Gruden can improve on his game management and play calling for sure. But where would the Redskins find a better coach who would come in and make a huge difference from the onset?

And what coach in their right mind would even want to coach in D.C. with all of the questionable decisions coming out of the front office?

Regardless of who is coaching, there is young talent in the building that is impressionable and needs to be shown how to handle adversity and be professionals the right way. The organization would do those players and Gruden right by leading with conviction and not through the cowardice of not facing the media… especially since it is from the press that the fan base gets its daily information.
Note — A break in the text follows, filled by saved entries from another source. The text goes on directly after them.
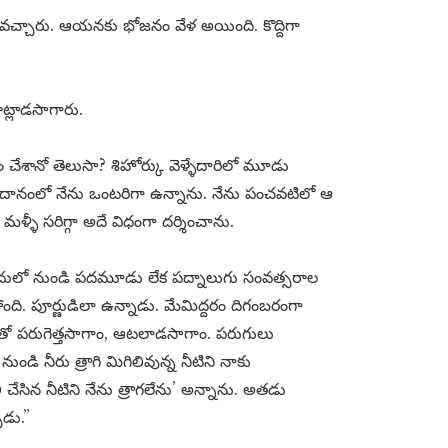
కి వచ్చారు. ఆయనకు భోజనం వేళ అయింది. కొద్దిగా
్లాడసాగారు.
చేశానో తెలుసా? శిహోర్కు వెళ్ళేదారిలో మూడు
ైదానంలో నేను ఒంటరిగా ఉన్నాను. నేను పంచవటిలో ఆ
్ళీ సరిగ్గా అదే విధంగా దర్శించాను.
ులో నుండి పదమూడు లేక పద్నాలుగు సంవత్సరాల
ది. పూర్ణుడిలా ఉన్నాడు. మేమిద్దరం దిగంబరంగా
ో పరుగెత్తసాగాం, ఆటలాడసాగాం. పరుగులు
ుండి నీరు త్రాగి మిగిలివున్న నీటిని నాకు
ేసిన నీటిని నేను త్రాగలేను’ అన్నాను. అతడు
ాడు.”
The Redskins have always been the first to lead the media rush but the last to handle it with class.

The team’s PR department is not to be faulted. It is the folks within it that are tasked with doing a job that, again, is handed down from the top. The access that has been given to the media is far greater than it was in previous seasons and the working relationship with the PR department is at an all-time high.

Having one of the top fan bases in sports is not enough anymore. That same fan base is telling the team to fix their transgressions or continue to watch declining interest and plummeting ticket purchases. The Redskins are not the only team in town anymore with a faithful group. The Capitals are Stanley Cup champions and are starting to rev-up their engine again for perhaps back-to-back title runs. The Nationals have been a playoff contender for most of the last five seasons. The Wizards, despite their weak start to the season, are a playoff contender by default in the top-heavy NBA Eastern Conference. Even the D.C. United has growing interest with a newly-minted state-of-the-art facility.

The time is now for the Redskins to finally do right by their loyal fans. The front office needs to make sound decisions and changes to what has become a failed product going forward. The issues need to be fixed now and not by someone simply with a recognizable last name. They should be addressed by people hired for their body of work which will indicate that they are more than qualified to lead one of sports’ most historical outlets.